The Tennessee Building Commission executive committee approved in March UTHSC's lease of a 10-acre plot on Jefferson, Orleans, Court and Madison to Henry Turley Co. as a managing partner for apartments in the medical district. The developer will build 300 to 400 apartment units as part of a land lease development with UTHSC.
Ken Brown, PhD
"This will not be student housing," said Ken Brown, PhD, Executive Vice Chancellor and COO of UTHSC. "The apartments will be open to all medical students in the area, hospital employees or anyone who wants to reside in the medical district."
The university is in a two-year process of renovating three of the campus' oldest buildings. The $70 million renovation in what is known as the historic quadrangle will create a new general administration building, new College of Nursing building and a building for basic sciences.
The $47 million Dunn Dental expansion project is open for contractor bid and, according to Brown, the expansion will add an additional 70,000 square feet to the campus' existing College of Dentistry building. The new building will house additional faculty offices, classrooms and a new dental clinic for adults with special needs.
The university has submitted request to the state for a $10 million gross anatomy laboratory. The 20,000-square-foot laboratory will be housed on the fourth floor of UTHSC's general education building.
Additionally, Brown said UTHSC is in discussions with Memphis Bioworks concerning the possible purchase of the foundation's vivarium, which is operated by TriMetis Life Sciences, and the surrounding green space, which at one time was home to Baptist Memorial Hospital. Also, Brown said the university is considering purchasing the Memphis Food Bank building on Dudley Street to expand its Plough Center for Sterile Drug and Delivery Systems' pharmaceutical compounding facility.
Renovations continue at the Memphis VA Medical Center.
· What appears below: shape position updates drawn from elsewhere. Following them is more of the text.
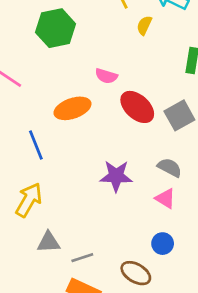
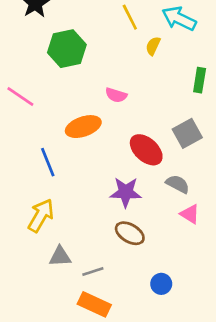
red ellipse: (137, 107) -> (146, 150), moved
pink triangle: (165, 198) -> (190, 214), moved
blue circle: (163, 244) -> (161, 284), moved
brown ellipse: (136, 273) -> (130, 233), moved

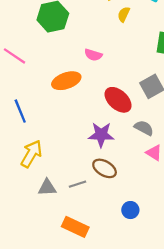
blue line: (48, 162) -> (20, 111), moved
gray line: (93, 272) -> (78, 184), moved

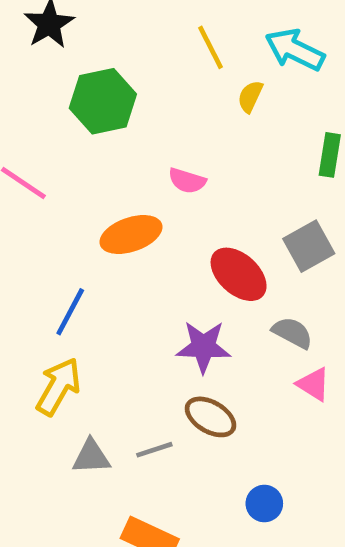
blue line: (20, 111) -> (70, 312), moved, turned 50

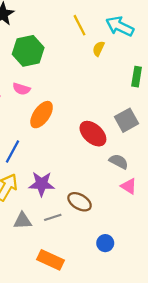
pink semicircle: (187, 181) -> (21, 89), moved
orange ellipse: (131, 235) -> (42, 115), turned -36
purple star: (203, 347) -> (42, 184), moved

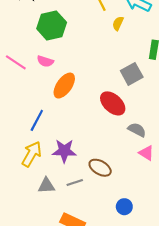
gray square: (126, 120) -> (132, 74), moved

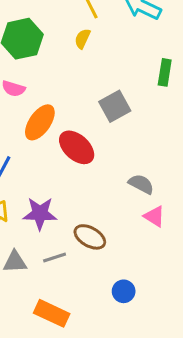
yellow semicircle: (118, 23) -> (82, 39), moved
gray square: (132, 74) -> (115, 106), moved
red ellipse: (113, 103) -> (77, 147), moved

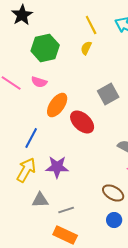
brown ellipse: (90, 237) -> (113, 193), moved
gray line: (55, 258) -> (66, 210), moved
CEO David Dunning said all buildings are either under renovation or will be renovated. VA Memphis plans to renovate its spinal cord injury rehabilitation pool and gym and build a new clinical laboratory this year, according to Sheena House, chief of engineering service for the medical center.
Construction continues at St. Jude Children's Research Hospital on its $412 million, 625,000-square-foot advanced research center, which is one of the largest developments in the hospital's history. The center will consist of eight floors and house new state-of-the art laboratories focusing on immunology, neurobiology, cell and molecular biology, gene editing, metabolomics, microscopy, epigenetics genomics, immunotherapy and RNA biology.
Medical services continue to be in high demand in DeSoto County, the fastest-growing county in Mississippi.
"There's already a large medical office presence on Airways in Southaven, and there's still a demand for that area with two major hospitals so close in DeSoto County," Weathersby said.
Methodist plans to finish construction of a one-story, 14,000-square-foot medical office building on Getwell Road this summer. Kelley says it will be in close proximity to Methodist's outpatient diagnostic center on Airways.
Additionally, the hospital system is in the process of planning a $3 million expansion to its Methodist Hospital in Olive Branch. Kelley says the hospital system plans to add a catheterization laboratory, cesarean section room and four new intensive care unit patient rooms to the existing hospital.
Despite a scarcity of land scarcity, continued growth is expected
"Look for medical growth along the I-40 corridor toward Fayette County and Olive Branch," Weathersby said. "There is still land available to develop in those areas."